It’s the gospel of productivity in a maxed-out world: Multitasking helps you get more done faster. The only thing is, it doesn’t, says David Meyer, a cognitive scientist at the University of Michigan–where he serves as director of the Brain, Cognition and Action Laboratory–and one of the country’s leading experts on multitasking. “When you perform multiple tasks that each require some of the same channels of processing, conflicts will arise between the tasks, and you’re going to have to pick and choose which task you’re going to focus on and devote a channel of processing to it,” he explains.
Meyer has been at the forefront of research for several decades on how the brain processes information and copes with multitasking. He has investigated the brain’s speed, accuracy and memory in information processing while working with psychologist David Kieras for the Office of Naval Research. A study Meyer co-wrote on the limitations of multitasking (“Executive Control of Cognitive Processes in Task Switching”) went viral in 2001, setting off the first awareness of the counterproductivity of simultaneous activities.
“When you perform multiple tasks that each require some of the same channels of processing, conflicts will arise between the tasks, and you’re going to have to pick and choose which task you’re going to focus on and devote a channel of processing to it,” he explains.
Meyer’s work has helped demonstrate that humans have distinct bandwidth challenges, which can make multitasking problematic. It turns out the brain’s ability to process information is limited in a variety of ways — from processing channels to limits on data volume, velocity and working memory — that confound true, simultaneous task actions.
Counter to common belief, you can’t do two cognitively complicated tasks at once, Meyer says. When you’re on the phone and writing an e-mail at the same time, you’re actually switching back and forth between them, since there’s only one mental and neural channel through which language flows. “If you have a complicated task, it requires all your attention, and if you’re trying to spread your attention over multiple tasks, it’s not going to work,” he says.

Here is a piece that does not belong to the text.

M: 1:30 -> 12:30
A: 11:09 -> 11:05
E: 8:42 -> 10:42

That’s heresy in a time-urgent world with the attention span of a macaque on crack. Meyer admits that multitasking is not only getting more prevalent, but it’s also “very often highly inefficient and can be dangerous to your health.” Even the most adept multitasker will “crash and burn” trying to resolve simultaneous conflicting demands, Meyer says. That means you could wind up sending the wrong e-mail; blow an account; have a “brownout,” in which too much access to the cerebral grid shuts down critical thinking; or worse, find yourself in a truly hazardous situation, such as driving while using a cell phone.

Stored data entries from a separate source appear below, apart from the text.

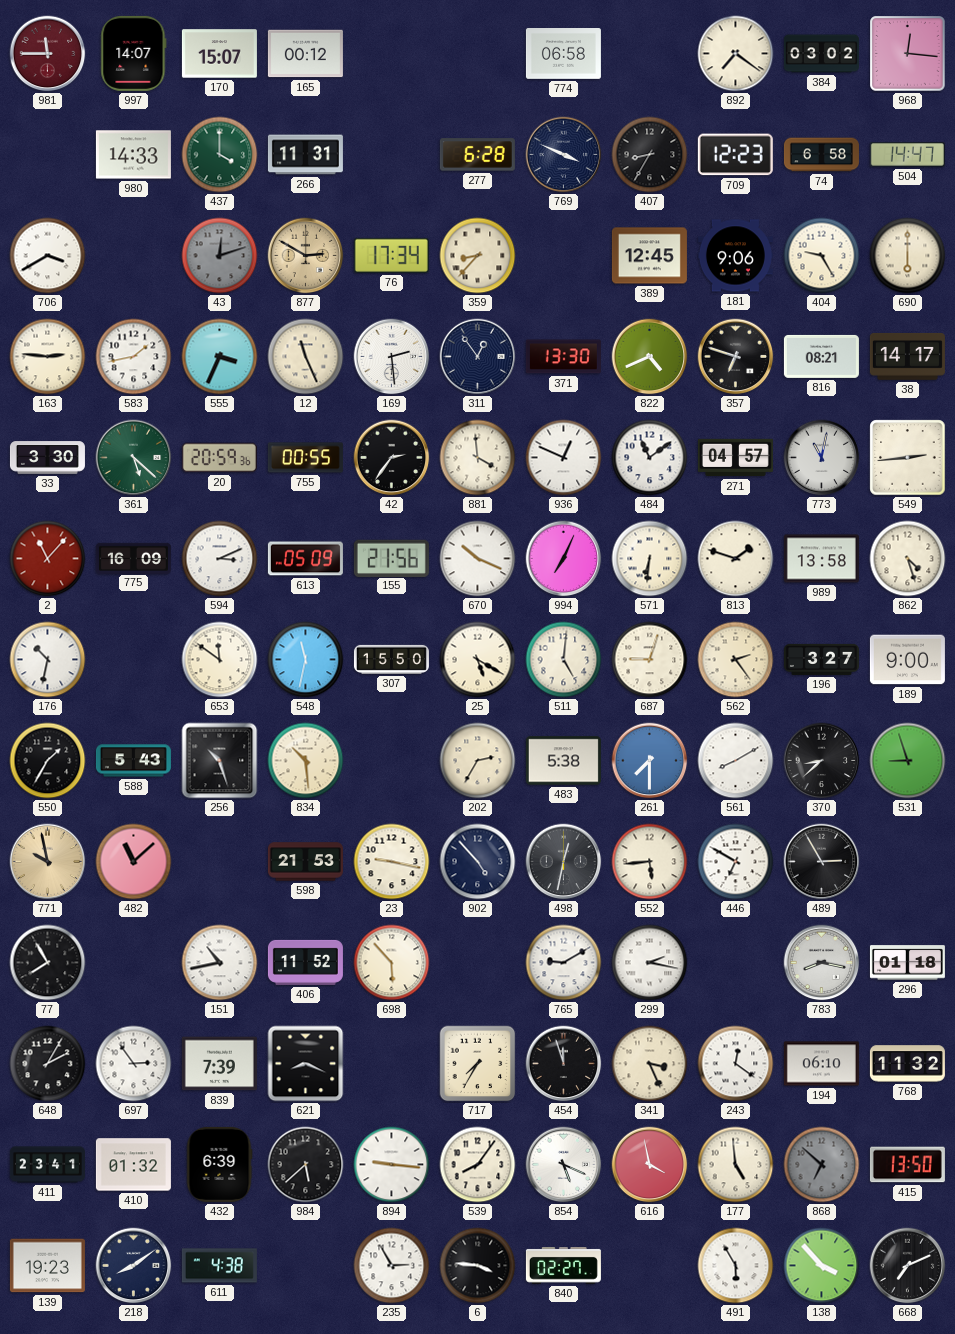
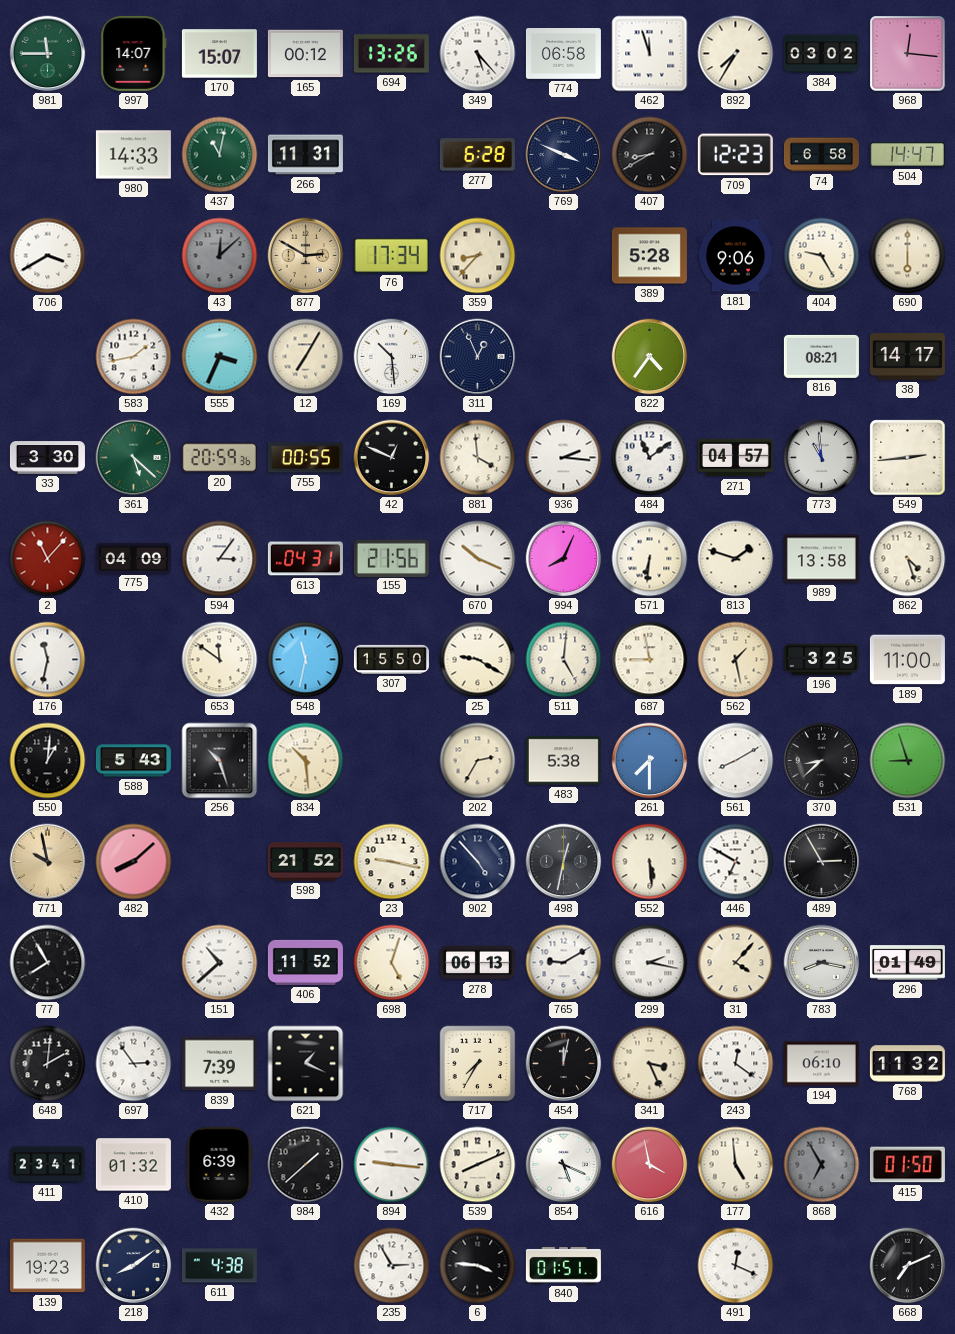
981 dial: burgundy -> green
694: none -> 13:26
349: none -> 5:23
462: none -> 11:57
892: 7:21 -> 7:35
437: 4:00 -> 11:02
407: 8:35 -> 8:40
43: 12:12 -> 12:08
389: 12:45 -> 5:28
163: 2:46 -> none
12: 11:26 -> 7:05
169: 2:29 -> 10:29
311: 12:54 -> 12:56
371: 13:30 -> none
822: 4:41 -> 4:36
357: 6:48 -> none
42: 2:36 -> 12:49
936: 12:49 -> 2:16
773: 11:02 -> 10:59
775: 16:09 -> 04:09
594: 3:11 -> 3:06
613: 05:09 -> 04:31
994: 7:04 -> 8:04
176: 10:32 -> 11:32
25: 5:20 -> 9:20
687: 9:03 -> 8:58
562: 2:24 -> 1:28
196: 3:27 -> 3:25
189: 9:00 -> 11:00
550: 1:35 -> 1:01
482: 11:08 -> 8:08
598: 21:53 -> 21:52
552: 5:44 -> 5:29
151: 10:43 -> 10:38
698: 5:53 -> 5:03
278: none -> 06:13
31: none -> 4:07
296: 01:18 -> 01:49
648: 2:05 -> 2:01
621: 8:19 -> 1:19
454: 11:57 -> 12:02
984: 5:38 -> 1:38
539: 8:06 -> 8:11
868: 6:52 -> 6:55
415: 13:50 -> 01:50
840: 02:27 -> 01:51
491: 5:55 -> 12:19
138: 3:53 -> none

“When you’re driving, you have to use the language channel to talk, read signs, plan your next move. If you’re trying to have a cell phone conversation while you’re doing that, either the phone conversation will suffer or the driving,” Meyer says.
He points to the growing number of auto accidents caused by businesspeople sending work texts from behind the wheel. The conflicts triggered by incessant multitasking can set off chronic stress and slow you down, shredding productivity. In fact, trying to complete two or more tasks at once can take 50 percent more time or longer, depending on the complexity of the tasks, Meyer says.
The good news is that there is hope for the attention-span-challenged, in the form of self-regulation through better time management and scheduling. “If you’re disciplined enough, you can map out the usage of your time in a way that minimizes your exposure to interruptions,” Meyer explains.
Entrepreneurs are some of the most compulsive multitaskers–“macho master multitaskers,” as Meyer puts it — but he says you’d be wise to cool the scatterbrain jets and focus.
“If you want to be a creative entrepreneur, you ought to be setting aside large chunks of time where you just think,” he says. “Einstein was not multitasking when he was dreaming up the special and general theories of relativity.”